При содействии «точечной» темы утверждается необычная тональная система первой степени родства: до миноромажор2 — фа-диез уменьшенный — ля минор, открывая широкие возможности для очуждения и омрачения самых простых и бесхитростных мотивов. Особую лепту вносит и тонко детализированная оркестровка: эмоционально согрев ту или иную интонацию, фразу, она внезапно отключает весь пласт звучания, подменяя взлет робкой надежды звучанием холодным, приглушенным, опустошенным.
Вот где начинают реализоваться очуждающие предпосылки, скрытые в невинных секстах Lamentoso. Оркестровый эффект, восходящий к «аналитической инструментовке» А. Веберна и «само-педализирующейся мелодии» Д. Лигети и многократно претворенный в симфониях самого Г. Канчели, обретает в «Эпилоге» новое качество. Дело не только в виртуозности уже не просто «миниа-тюристской», но «микроминиатюрной» техники, по «вине» которой музыку Г. Канчели после «Светлой печали» почти бессмысленно слушать иначе, как в концертном зале либо в безупречной цифровой записи. Оркестровка становится здесь важнейшим в ряду средств, вычерчивающих противоположно направленные, хотя и из обшей точки исходящие драматургические линии.

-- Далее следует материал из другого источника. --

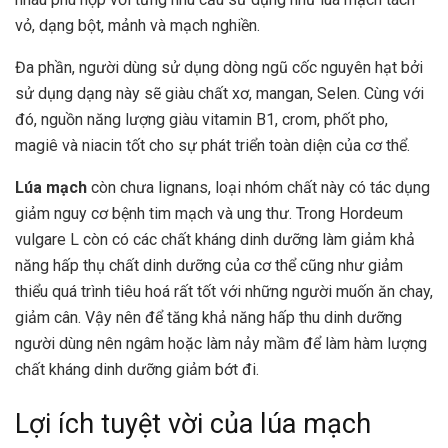
vỏ, dạng bột, mảnh và mạch nghiền.
Đa phần, người dùng sử dụng dòng ngũ cốc nguyên hạt bởi
sử dụng dạng này sẽ giàu chất xơ, mangan, Selen. Cùng với
đó, nguồn năng lượng giàu vitamin B1, crom, phốt pho,
magiê và niacin tốt cho sự phát triển toàn diện của cơ thể.
Lúa mạch
còn chưa lignans, loại nhóm chất này có tác dụng
giảm nguy cơ bệnh tim mạch và ung thư. Trong Hordeum
vulgare L còn có các chất kháng dinh dưỡng làm giảm khả
năng hấp thụ chất dinh dưỡng của cơ thể cũng như giảm
thiểu quá trình tiêu hoá rất tốt với những người muốn ăn chay,
giảm cân. Vậy nên để tăng khả năng hấp thu dinh dưỡng
người dùng nên ngâm hoặc làm nảy mầm để làm hàm lượng
chất kháng dinh dưỡng giảm bớt đi.
Lợi ích tuyệt vời của lúa mạch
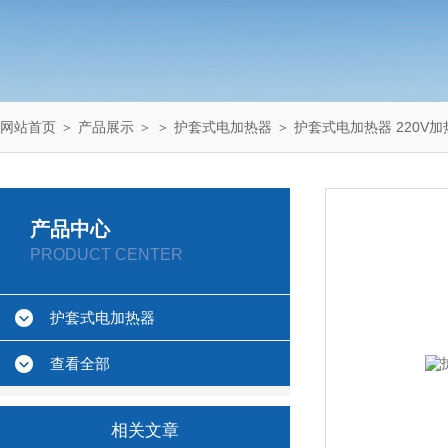
网站首页
＞
产品展示
＞ ＞
护套式电加热器
＞ 护套式电加热器 220V加
产品中心
PRODUCT CENTER
护套式电加热器
查看全部
相关文章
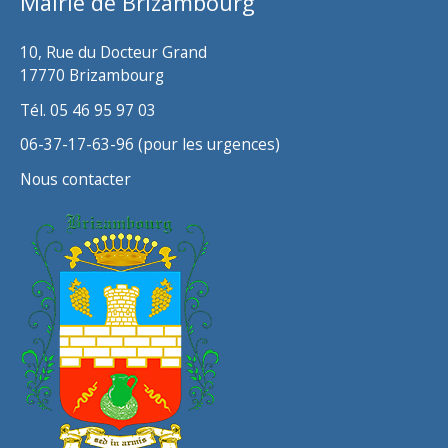
Mairie de Brizambourg
e
s
10, Rue du Docteur Grand
17770 Brizambourg
Tél. 05 46 95 97 03
06-37-17-63-96 (pour les urgences)
Nous contacter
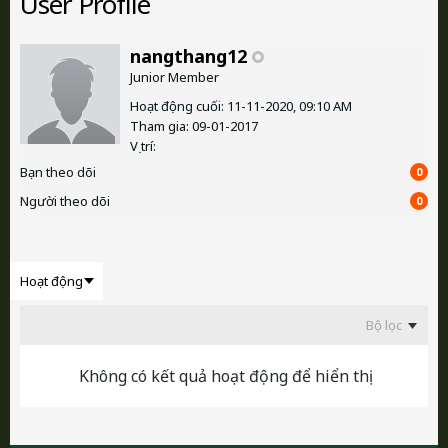
User Profile
nangthang12
Junior Member
Hoạt động cuối: 11-11-2020, 09:10 AM
Tham gia: 09-01-2017
Vị trí:
Bạn theo dõi
0
Người theo dõi
0
Bộ lọc
Không có kết quả hoạt động để hiển thị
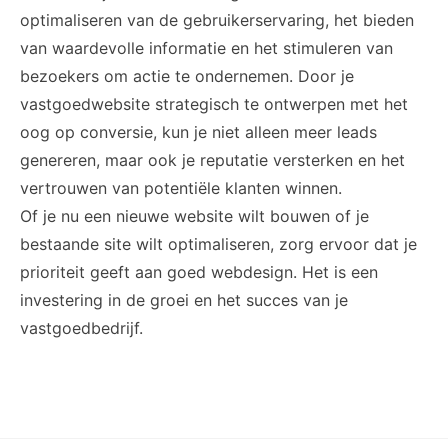
optimaliseren van de gebruikerservaring, het bieden
van waardevolle informatie en het stimuleren van
bezoekers om actie te ondernemen. Door je
vastgoedwebsite strategisch te ontwerpen met het
oog op conversie, kun je niet alleen meer leads
genereren, maar ook je reputatie versterken en het
vertrouwen van potentiële klanten winnen.
Of je nu een nieuwe website wilt bouwen of je
bestaande site wilt optimaliseren, zorg ervoor dat je
prioriteit geeft aan goed webdesign. Het is een
investering in de groei en het succes van je
vastgoedbedrijf.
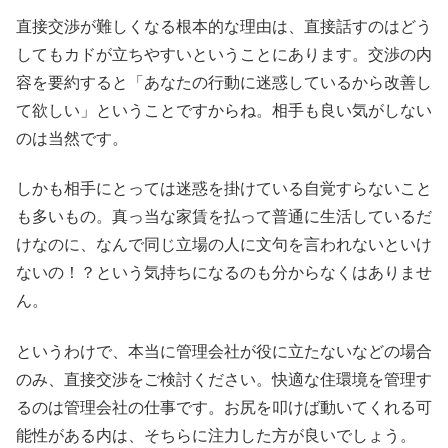
直接交渉が難しくなる根本的な理由は、直接話すのはどう
してもカドが立ちやすいということにあります。交渉の内
容を要約すると「あなたの行動に迷惑しているから改善し
て欲しい」ということですからね。相手も良い気がしない
のは当然です。
しかも相手にとっては迷惑を掛けている自覚すらないこと
も多いもの。真っ当な家賃を払って普通に生活しているだ
けなのに、なんで同じ立場の人に文句を言われないといけ
ないの！？という気持ちになるのも分からなくはありませ
ん。
というわけで、本当に管理会社が役に立たないなどの場合
のみ、直接交渉をご検討ください。快適な住環境を管理す
るのは管理会社の仕事です。お尻を叩けば動いてくれる可
能性がある内は、そちらに注力した方が良いでしょう。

«Исходная точка», Lamentoso (2 т. до ц. 5), абсолютно урав новешенна: «разрастание» — «стаивание». Затем два процесса диссоциируются. «Разбухания», мгновенные всплески микрокрешендо эмоционально артикулируют интонационное развертывание, словно выделяют разрядкой отдельные слова или слоги.
Чем дальше, тем все более трагическую окраску обретают подобные всплески. Лирический порыв никак не может расцвести, взлететь, едва зародившись, он мгновенно сникает, а то и пресекается усилием воли. Постепенно накапливается подспудное чувство неустроенности, неуютности, ноющая, но до времени скрытая в подсознании боль. Она станет явной на пороге кульминации (ц. 11), когда начнется роковое перерождение лирических образов.
А что же «стаивание»? Оно, напротив, ведет не к самораздвое-нию, не к расхождению с собой — к чему-то прочному, устойчивому, как высвобождающаяся из-под почернелых сугробов весенняя земля. К трезвучию, терции, унисону. И этот поиск сути — простой и потому прекрасной — будет вестись на всем протяжении цикла, проходить через искушение примитивом, как бы испытываясь на прочность. Только в самых последних тактах глубокая, очень тихая (четыре piano) тоническая терция ре минора полностью освободится от посторонних наслоений, обретет почти трансцедентальный смысл…
Объединяет и исподволь направляет внешне непредсказуемое развитие событий в «стране воспоминаний» стонущий полутон. Это он сопровождает сочувственными вздохами неосуществленные порывы, клонит долу движение большинства мелодий и их подголосков, горестно надламывает гармонию расщеплением ступеней. Но когда на доверчиво молящие, подобные простертым навстречу рукам реплики Calmo неожиданно отвечают бесстрастный металл засурдинен-ных труб и механический пунктированный ритм (ц. 11), оттененный далеким лязгом тарелок с большим барабаном, полутоновый мотив растерянно повисает в вышине. Ужасаясь и не веря им же порожденной химере, умоляя образумиться, остановиться.